__What is required__.
Look through the data below, and copy each line that carries the word "Budidaya".

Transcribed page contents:

○ ○ ○ ○

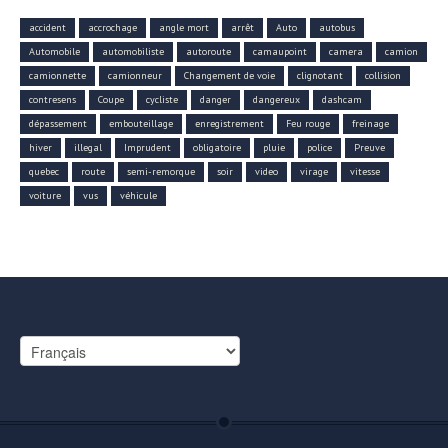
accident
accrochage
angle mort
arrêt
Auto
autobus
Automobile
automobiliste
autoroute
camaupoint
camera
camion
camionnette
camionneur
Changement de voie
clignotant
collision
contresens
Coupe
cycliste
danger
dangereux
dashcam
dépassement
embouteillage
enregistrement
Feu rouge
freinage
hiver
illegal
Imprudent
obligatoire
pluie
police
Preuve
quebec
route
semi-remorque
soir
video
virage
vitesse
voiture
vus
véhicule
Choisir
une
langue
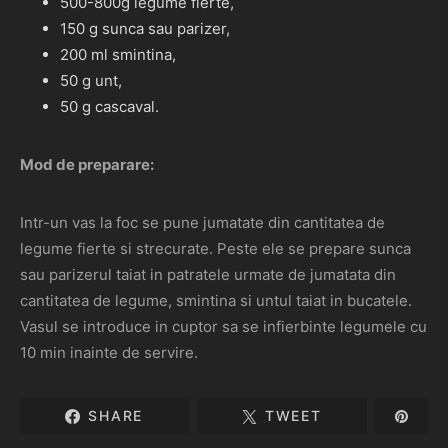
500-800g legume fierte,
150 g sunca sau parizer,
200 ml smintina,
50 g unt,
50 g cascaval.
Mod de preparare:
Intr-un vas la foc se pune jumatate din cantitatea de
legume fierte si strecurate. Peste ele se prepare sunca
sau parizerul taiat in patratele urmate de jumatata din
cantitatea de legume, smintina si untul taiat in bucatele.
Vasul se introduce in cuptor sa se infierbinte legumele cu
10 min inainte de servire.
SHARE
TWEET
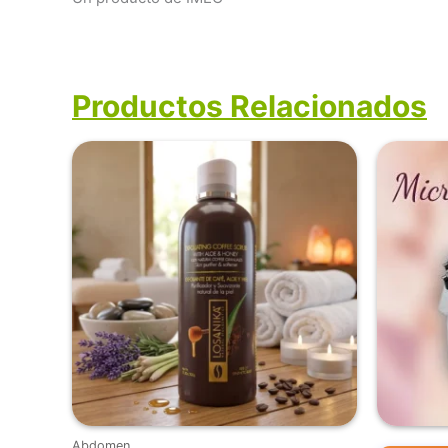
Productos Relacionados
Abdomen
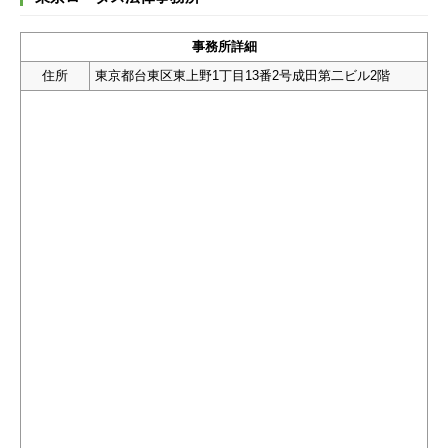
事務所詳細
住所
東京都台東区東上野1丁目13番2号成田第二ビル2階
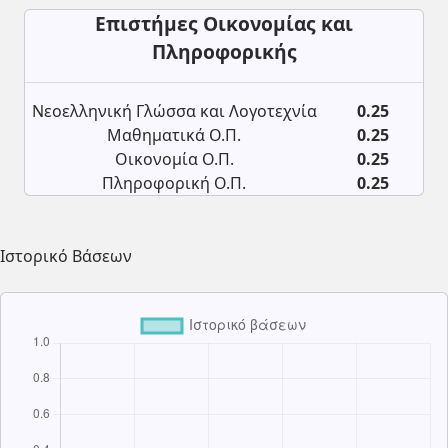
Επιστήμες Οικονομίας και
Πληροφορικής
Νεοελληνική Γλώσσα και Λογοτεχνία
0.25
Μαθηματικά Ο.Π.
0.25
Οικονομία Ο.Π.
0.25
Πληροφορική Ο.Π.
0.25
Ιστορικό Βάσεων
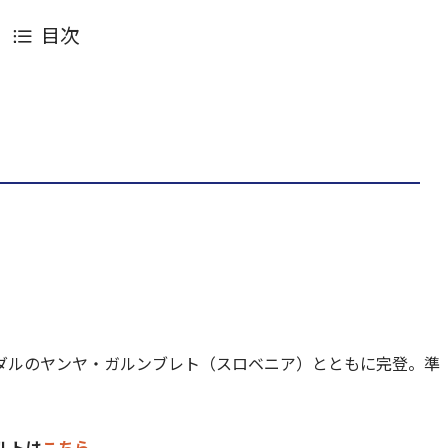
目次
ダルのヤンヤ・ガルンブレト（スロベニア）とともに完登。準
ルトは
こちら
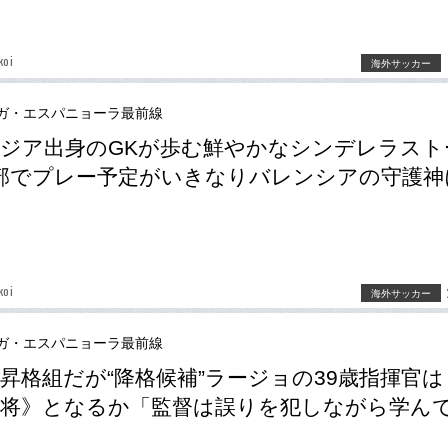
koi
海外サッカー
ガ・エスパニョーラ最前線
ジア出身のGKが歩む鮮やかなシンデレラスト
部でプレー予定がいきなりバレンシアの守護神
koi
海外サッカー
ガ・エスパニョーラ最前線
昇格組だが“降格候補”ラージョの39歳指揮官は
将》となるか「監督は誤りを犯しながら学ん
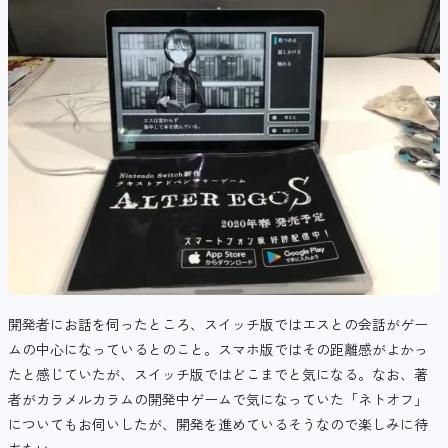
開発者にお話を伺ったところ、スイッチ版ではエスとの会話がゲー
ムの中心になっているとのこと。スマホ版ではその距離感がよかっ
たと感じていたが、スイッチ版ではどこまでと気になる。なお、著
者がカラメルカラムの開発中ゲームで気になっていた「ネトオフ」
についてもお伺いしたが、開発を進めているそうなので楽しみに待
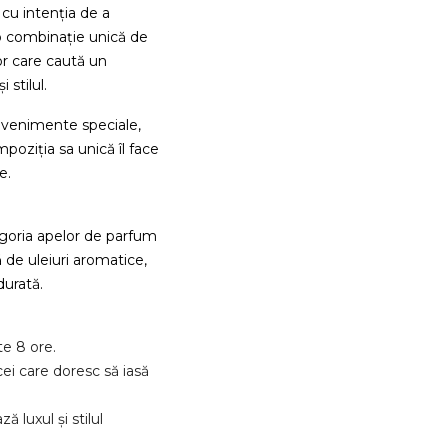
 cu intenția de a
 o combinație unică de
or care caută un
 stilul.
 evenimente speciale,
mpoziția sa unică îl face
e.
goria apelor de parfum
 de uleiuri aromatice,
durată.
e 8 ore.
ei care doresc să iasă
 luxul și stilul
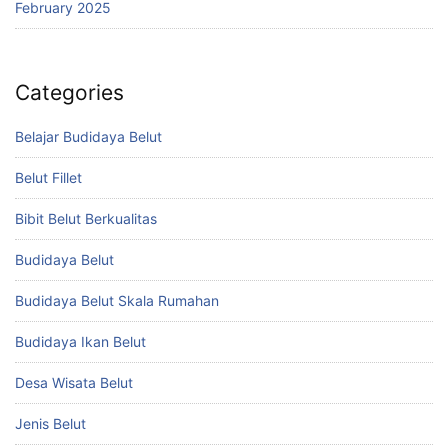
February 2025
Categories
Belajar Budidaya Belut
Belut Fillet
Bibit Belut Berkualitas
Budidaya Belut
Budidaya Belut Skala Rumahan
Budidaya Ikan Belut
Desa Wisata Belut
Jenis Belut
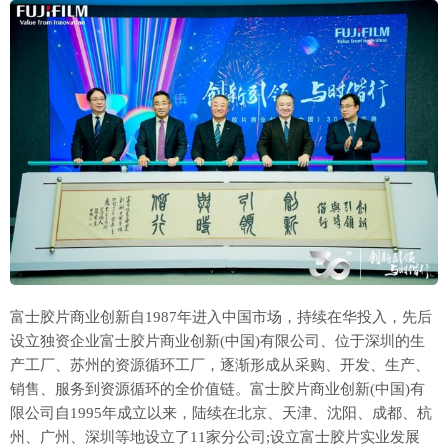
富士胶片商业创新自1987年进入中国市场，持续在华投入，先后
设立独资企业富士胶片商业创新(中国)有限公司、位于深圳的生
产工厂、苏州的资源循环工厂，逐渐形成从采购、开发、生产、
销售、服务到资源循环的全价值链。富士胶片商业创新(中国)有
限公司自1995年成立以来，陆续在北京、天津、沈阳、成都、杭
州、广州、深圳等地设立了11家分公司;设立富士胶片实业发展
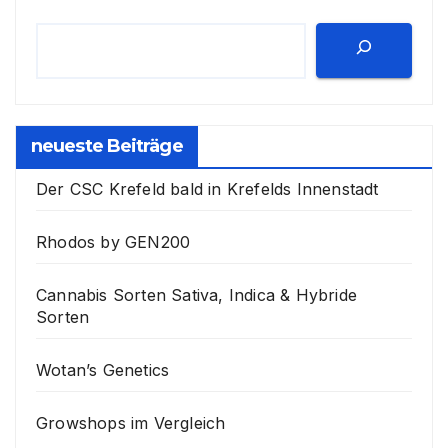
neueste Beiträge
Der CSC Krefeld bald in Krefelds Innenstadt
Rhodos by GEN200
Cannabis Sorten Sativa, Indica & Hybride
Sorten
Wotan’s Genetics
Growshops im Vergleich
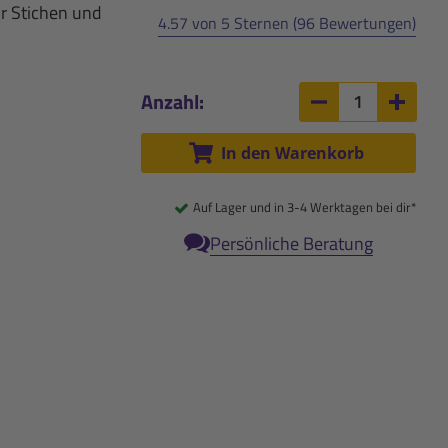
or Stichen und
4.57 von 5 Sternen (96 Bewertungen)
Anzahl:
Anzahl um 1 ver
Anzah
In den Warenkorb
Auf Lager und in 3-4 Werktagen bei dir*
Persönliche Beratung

○ ○ ○ ○

__Solution__.
Belajar Budidaya Belut
Budidaya Belut
Budidaya Belut Skala Rumahan
Budidaya Ikan Belut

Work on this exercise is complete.